> Work to complete: Every record gets copied exactly, and no picture goes with it.

> Data:
+ + +
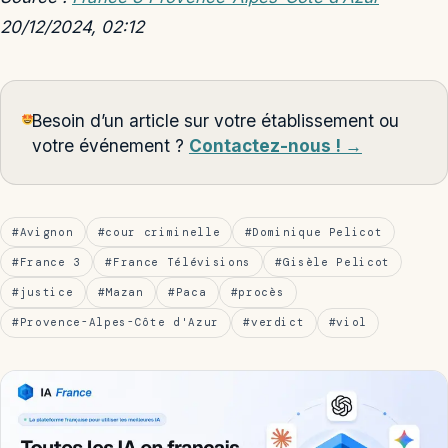
20/12/2024, 02:12
Besoin d’un article sur votre établissement ou
votre événement ?
Contactez-nous ! →
#Avignon
#cour criminelle
#Dominique Pelicot
#France 3
#France Télévisions
#Gisèle Pelicot
#justice
#Mazan
#Paca
#procès
#Provence-Alpes-Côte d'Azur
#verdict
#viol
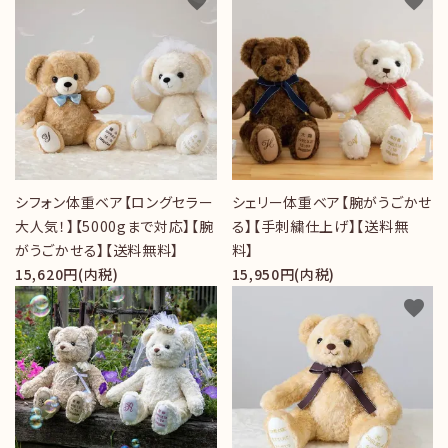
favorite
favorite
シフォン体重ベア【ロングセラー
シェリー体重ベア【腕がうごかせ
大人気！】【5000gまで対応】【腕
る】【手刺繍仕上げ】【送料無
がうごかせる】【送料無料】
料】
15,620円(内税)
15,950円(内税)
favorite
favorite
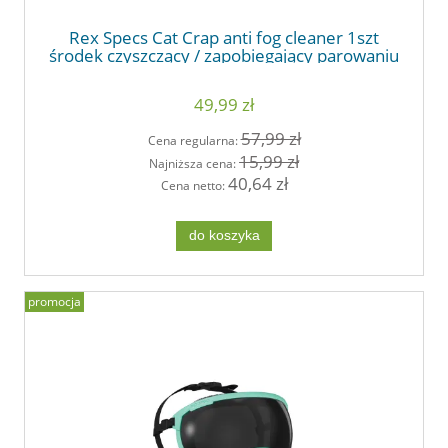
Rex Specs Cat Crap anti fog cleaner 1szt
środek czyszczący / zapobiegający parowaniu
49,99 zł
57,99 zł
Cena regularna:
15,99 zł
Najniższa cena:
40,64 zł
Cena netto:
do koszyka
promocja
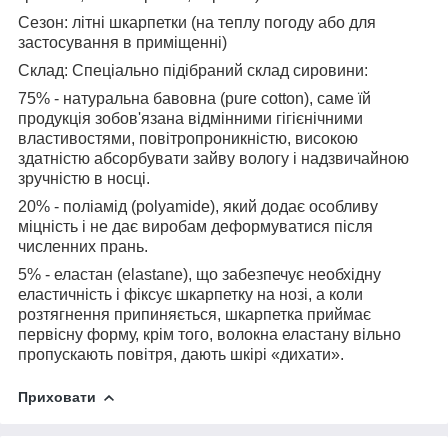
Сезон
: літні шкарпетки (на теплу погоду або для
застосування в приміщенні)
Склад
: Спеціально підібраний склад сировини:
75
% - натуральна бавовна (pure cotton), саме їй
продукція зобов'язана відмінними гігієнічними
властивостями, повітропроникністю, високою
здатністю абсорбувати зайву вологу і надзвичайною
зручністю в носці.
20
% - поліамід (polyamide), який додає особливу
міцність і не дає виробам деформуватися після
численних прань.
5
% - еластан (elastane), що забезпечує необхідну
еластичність і фіксує шкарпетку на нозі, а коли
розтягнення припиняється, шкарпетка приймає
первісну форму, крім того, волокна еластану вільно
пропускають повітря, дають шкірі «дихати».
Приховати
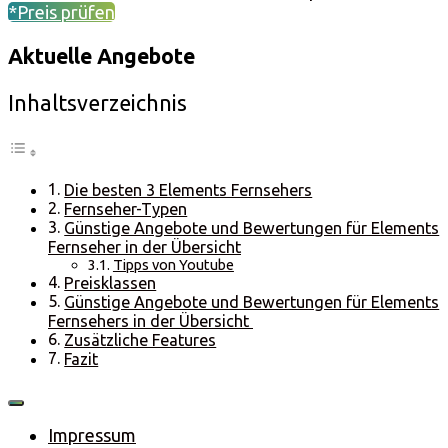
*Preis prüfen
Aktuelle Angebote
Inhaltsverzeichnis
Die besten 3 Elements Fernsehers
Fernseher-Typen
Günstige Angebote und Bewertungen für Elements
Fernseher in der Übersicht
Tipps von Youtube
Preisklassen
Günstige Angebote und Bewertungen für Elements
Fernsehers in der Übersicht
Zusätzliche Features
Fazit
Impressum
+ + +
> The completed task:
20/12/2024, 02:12
Besoin d’un article sur votre établissement ou
votre événement ?
Contactez-nous ! →
#Avignon
#cour criminelle
#Dominique Pelicot
#France 3
#France Télévisions
#Gisèle Pelicot
#justice
#Mazan
#Paca
#procès
#Provence-Alpes-Côte d'Azur
#verdict
#viol
favorite
favorite
シフォン体重ベア【ロングセラー
シェリー体重ベア【腕がうごかせ
大人気！】【5000gまで対応】【腕
る】【手刺繍仕上げ】【送料無
がうごかせる】【送料無料】
料】
15,620円(内税)
15,950円(内税)
favorite
favorite
Rex Specs Cat Crap anti fog cleaner 1szt
środek czyszczący / zapobiegający parowaniu
49,99 zł
57,99 zł
Cena regularna:
15,99 zł
Najniższa cena:
40,64 zł
Cena netto:
do koszyka
promocja
Сезон
: літні шкарпетки (на теплу погоду або для
застосування в приміщенні)
Склад
: Спеціально підібраний склад сировини:
75
% - натуральна бавовна (pure cotton), саме їй
продукція зобов'язана відмінними гігієнічними
властивостями, повітропроникністю, високою
здатністю абсорбувати зайву вологу і надзвичайною
зручністю в носці.
20
% - поліамід (polyamide), який додає особливу
міцність і не дає виробам деформуватися після
численних прань.
5
% - еластан (elastane), що забезпечує необхідну
еластичність і фіксує шкарпетку на нозі, а коли
розтягнення припиняється, шкарпетка приймає
первісну форму, крім того, волокна еластану вільно
пропускають повітря, дають шкірі «дихати».
Приховати
*Preis prüfen
Aktuelle Angebote
Inhaltsverzeichnis
Die besten 3 Elements Fernsehers
Fernseher-Typen
Günstige Angebote und Bewertungen für Elements
Fernseher in der Übersicht
Tipps von Youtube
Preisklassen
Günstige Angebote und Bewertungen für Elements
Fernsehers in der Übersicht
Zusätzliche Features
Fazit
Impressum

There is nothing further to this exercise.